PROBLEM REQUIREMENTS: Instruction for the entries below: return the part that opens with the line containing "проживание в плохой экологической обстановке" and closes with the line containing "despăgubirilor a fost și", exactly, and no pictures.

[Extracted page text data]
..............................

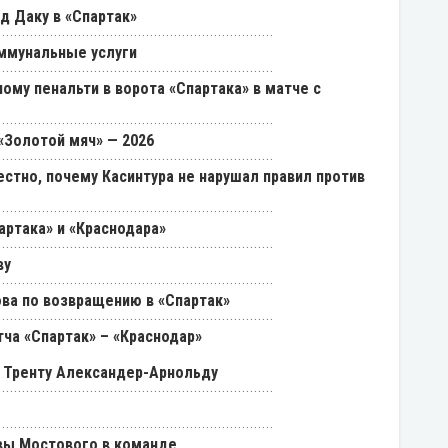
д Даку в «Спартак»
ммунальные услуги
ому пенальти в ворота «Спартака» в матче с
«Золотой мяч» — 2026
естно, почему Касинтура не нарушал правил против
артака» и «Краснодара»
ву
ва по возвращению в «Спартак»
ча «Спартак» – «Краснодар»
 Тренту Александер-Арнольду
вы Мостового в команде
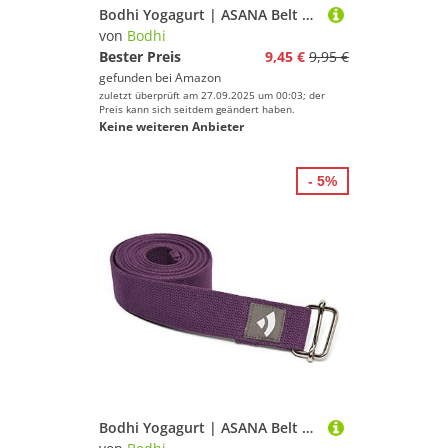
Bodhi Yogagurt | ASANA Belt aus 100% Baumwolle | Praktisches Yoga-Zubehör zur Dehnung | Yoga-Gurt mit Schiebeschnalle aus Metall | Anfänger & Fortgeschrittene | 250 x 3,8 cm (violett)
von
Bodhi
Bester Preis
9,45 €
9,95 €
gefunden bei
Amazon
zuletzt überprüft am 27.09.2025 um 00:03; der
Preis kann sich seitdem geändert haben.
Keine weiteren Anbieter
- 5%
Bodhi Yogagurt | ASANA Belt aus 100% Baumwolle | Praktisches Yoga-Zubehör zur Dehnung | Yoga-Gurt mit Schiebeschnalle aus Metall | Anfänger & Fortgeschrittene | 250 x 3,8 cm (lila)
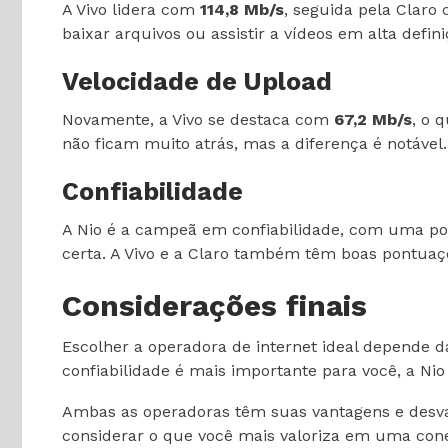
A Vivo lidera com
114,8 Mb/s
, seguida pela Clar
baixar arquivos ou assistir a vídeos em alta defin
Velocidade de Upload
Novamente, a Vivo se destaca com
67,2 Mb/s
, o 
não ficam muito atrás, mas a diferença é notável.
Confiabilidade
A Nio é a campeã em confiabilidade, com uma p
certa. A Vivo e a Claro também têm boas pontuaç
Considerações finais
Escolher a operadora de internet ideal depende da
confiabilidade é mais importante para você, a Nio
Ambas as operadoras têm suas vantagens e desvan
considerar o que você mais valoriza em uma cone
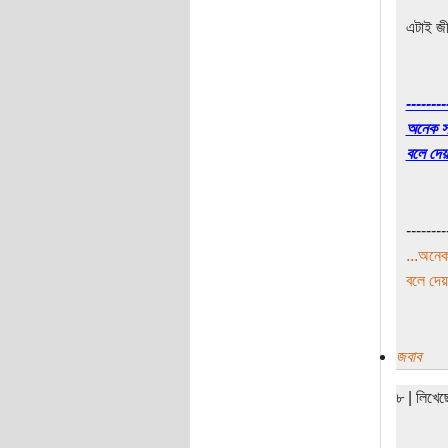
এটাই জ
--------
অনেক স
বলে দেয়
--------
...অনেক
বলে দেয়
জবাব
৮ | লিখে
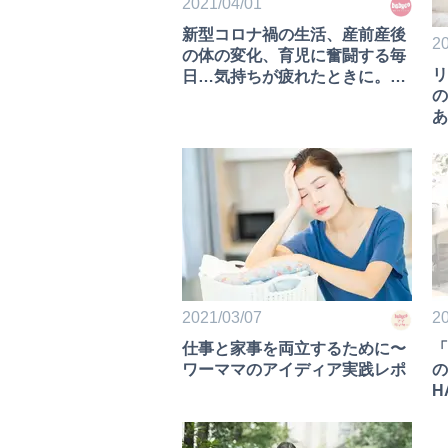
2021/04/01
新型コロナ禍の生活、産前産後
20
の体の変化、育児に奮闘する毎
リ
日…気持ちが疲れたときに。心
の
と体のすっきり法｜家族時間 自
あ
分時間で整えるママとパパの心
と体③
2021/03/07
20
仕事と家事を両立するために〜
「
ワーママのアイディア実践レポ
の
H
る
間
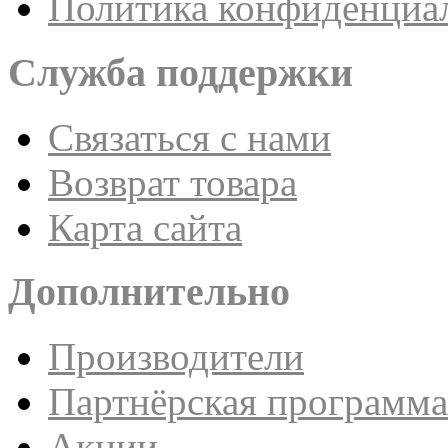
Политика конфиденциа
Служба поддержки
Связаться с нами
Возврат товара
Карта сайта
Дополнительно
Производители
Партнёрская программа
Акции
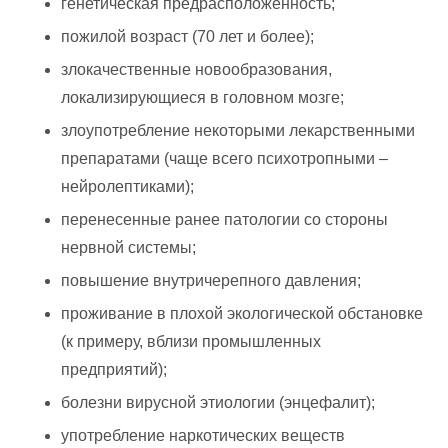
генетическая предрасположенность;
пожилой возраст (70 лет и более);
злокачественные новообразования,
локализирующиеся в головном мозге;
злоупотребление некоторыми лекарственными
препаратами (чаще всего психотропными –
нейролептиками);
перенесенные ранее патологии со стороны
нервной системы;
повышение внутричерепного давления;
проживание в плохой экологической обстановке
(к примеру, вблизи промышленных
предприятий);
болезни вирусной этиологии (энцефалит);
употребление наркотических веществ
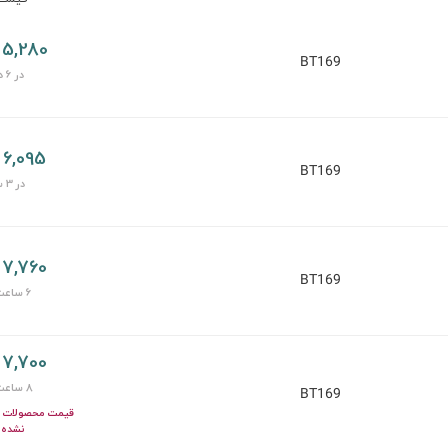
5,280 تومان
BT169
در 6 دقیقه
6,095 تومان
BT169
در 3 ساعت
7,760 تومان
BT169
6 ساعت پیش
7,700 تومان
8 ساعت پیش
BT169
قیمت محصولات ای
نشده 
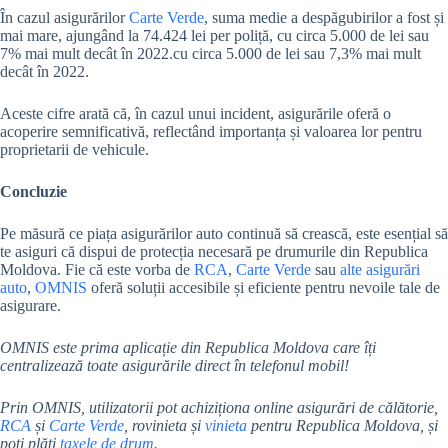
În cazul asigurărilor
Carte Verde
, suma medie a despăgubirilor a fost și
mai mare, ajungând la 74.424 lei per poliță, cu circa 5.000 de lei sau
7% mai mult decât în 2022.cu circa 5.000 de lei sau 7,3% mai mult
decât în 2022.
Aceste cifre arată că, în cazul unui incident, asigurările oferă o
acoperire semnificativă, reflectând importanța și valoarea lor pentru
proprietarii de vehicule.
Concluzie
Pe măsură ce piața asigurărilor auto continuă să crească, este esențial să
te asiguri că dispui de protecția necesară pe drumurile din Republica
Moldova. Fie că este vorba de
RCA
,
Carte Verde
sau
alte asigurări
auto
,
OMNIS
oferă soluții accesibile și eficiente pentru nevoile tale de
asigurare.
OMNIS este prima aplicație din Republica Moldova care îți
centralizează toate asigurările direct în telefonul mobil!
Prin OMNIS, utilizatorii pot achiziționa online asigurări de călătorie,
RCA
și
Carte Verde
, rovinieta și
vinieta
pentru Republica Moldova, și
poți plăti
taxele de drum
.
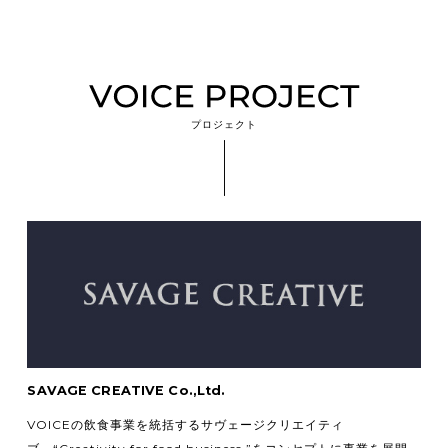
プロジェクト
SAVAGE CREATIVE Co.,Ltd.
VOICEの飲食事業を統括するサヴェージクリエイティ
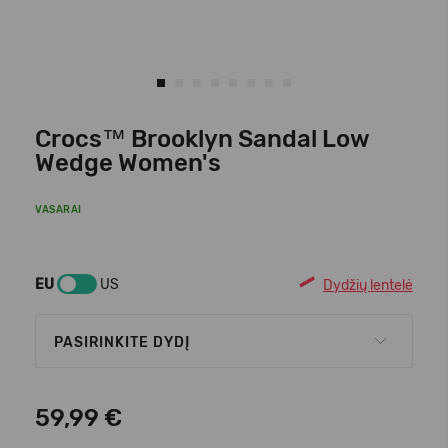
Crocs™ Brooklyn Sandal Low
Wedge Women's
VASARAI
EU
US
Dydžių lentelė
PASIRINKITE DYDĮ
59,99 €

..............................

EXERCISE SOLUTION:
проживание в плохой экологической обстановке
(к примеру, вблизи промышленных
предприятий);
болезни вирусной этиологии (энцефалит);
употребление наркотических веществ
5,280 تومان
BT169
در 6 دقیقه
6,095 تومان
BT169
در 3 ساعت
7,760 تومان
BT169
6 ساعت پیش
7,700 تومان
8 ساعت پیش
BT169
قیمت محصولات ای
نشده 
În cazul asigurărilor
Carte Verde
, suma medie a despăgubirilor a fost și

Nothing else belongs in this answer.